In these verses the apostle commends the brethren who were sent to them to collect their charity; and as it were, gives them letters credential, that, if they were enquired after (2 Cor. 8:23), if any should be inquisitive or suspicious concerning them, it might be known who they were and how safely they might be trusted.
I. He commends Titus, 1. For his earnest care and great concern of heart for them, and desire in all things to promote their welfare. This is mentioned with thankfulness to God (2 Cor. 8:16), and it is cause of thankfulness if God hath put it into the hearts of any to do us or others any good. 2. For his readiness to this present service. He accepted the office, and was forward to go upon this good errand, 2 Cor. 8:17. Asking charity for the relief of others is by many looked upon as a thankless office; yet it is a good office, and what we should not be shy of when we are called to it.
II. He commends another brother, who was sent with Titus. It is generally thought that this was Luke. He is commended, 1. As a man whose praise was in the gospel through all the churches, 2 Cor. 8:18. His ministerial services of several kinds were well known, and he had approved himself praiseworthy in what he had done. 2. As one chosen of the churches (2 Cor. 8:19) and joined with the apostle in his ministration. This was done, it is most likely, at the motion and request of Paul himself; for this reason, that no man might blame him in that abundance which was administered by him (2 Cor. 8:20), so cautious was the apostle to avoid all occasions that evil-minded men might lay hold on to blacken him. He would not give occasion to any to accuse him of injustice or partiality in this affair, and thought it to be his duty, as it is the duty of all Christians, to provide for things honest, not only in the sight of the Lord, but also in the sight of men; that is, to act so prudently as to prevent, as far as we can, all unjust suspicions concerning us, and all occasions of scandalous imputations. Note, We live in a censorious world, and should cut off occasion from those who seek occasion to speak reproachfully. It is the crime of others if they reproach or censure us without occasion; and it is our imprudence at least if we give them any occasion, when there may not be a just cause for them so to do.

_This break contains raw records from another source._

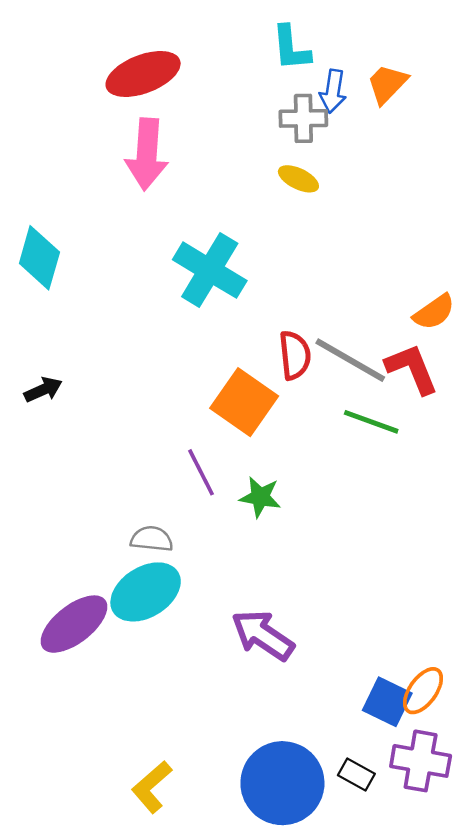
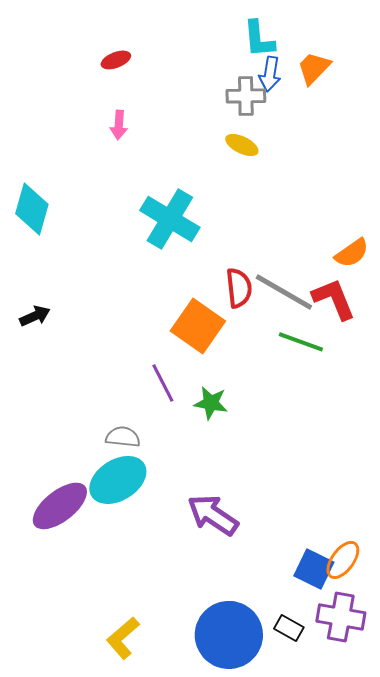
cyan L-shape: (291, 48) -> (259, 39), moved
red ellipse: (143, 74) -> (116, 60), size x0.5
pink arrow: (147, 154) -> (119, 125), size x0.5

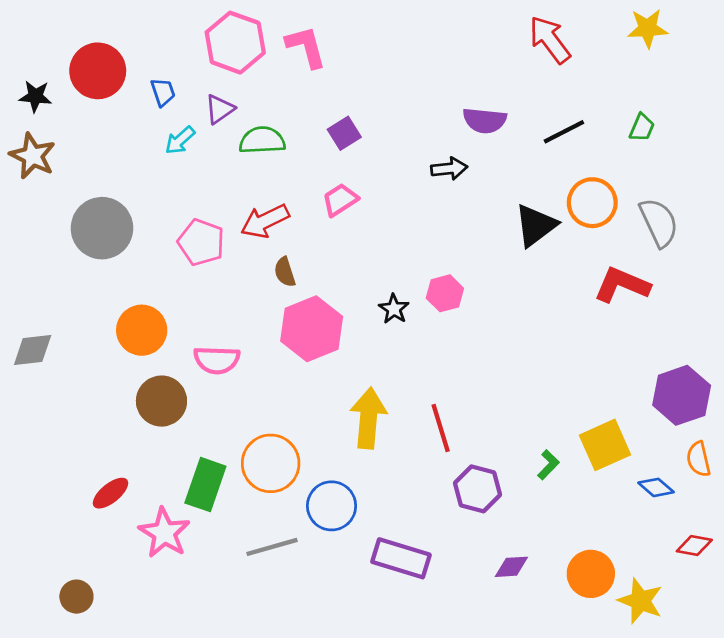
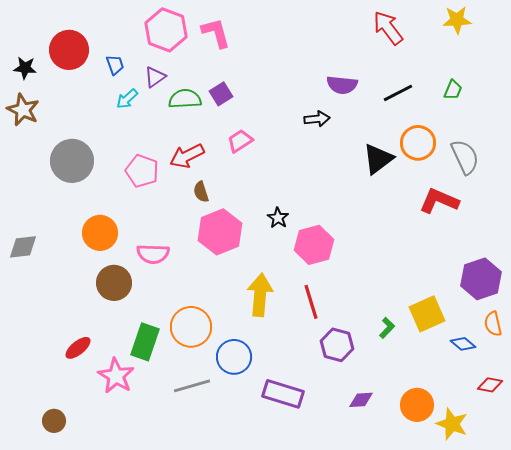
purple square: (344, 133) -> (221, 94), moved
pink hexagon: (445, 293) -> (314, 245), moved, size x1.5

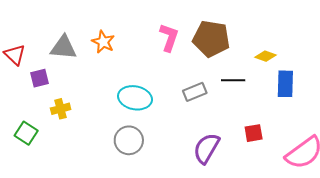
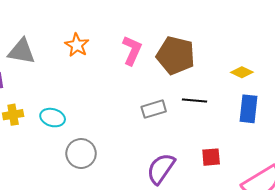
orange star: (103, 42) -> (77, 45), moved
yellow diamond: (266, 56) -> (242, 72), moved
cyan ellipse: (135, 98) -> (53, 118), moved, size x0.7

III. He commends also another brother who was joined with the two former in this affair. This brother is thought to be Apollos. Whoever he was, he had approved himself diligent in many things; and therefore was fit to be employed in this affair. Moreover, he had great desire to this work, because of the confidence or good opinion he had of the Corinthians (2 Cor. 8:22), and it is a great comfort to see those employed in good works who have formerly approved themselves diligent.
IV. He concludes this point with a general good character of them all (2 Cor. 8:23), as fellow-labourers with him for their welfare; as the messengers of the churches; as the glory of Christ, who were to him for a name and a praise, who brought glory to Christ as instruments and had obtained honour from Christ to be counted faithful and employed in his service. Wherefore, upon the whole, he exhorts them to show their liberality, answerable to the great expectation others had concerning them at this time, that these messengers of the churches, and the churches themselves, might see a full proof of their love to God and to their afflicted brethren, and that it was with good reason the apostle had even boasted on their behalf, 2 Cor. 8:24. Note, The good opinion others entertain of us should be an argument with us to do well.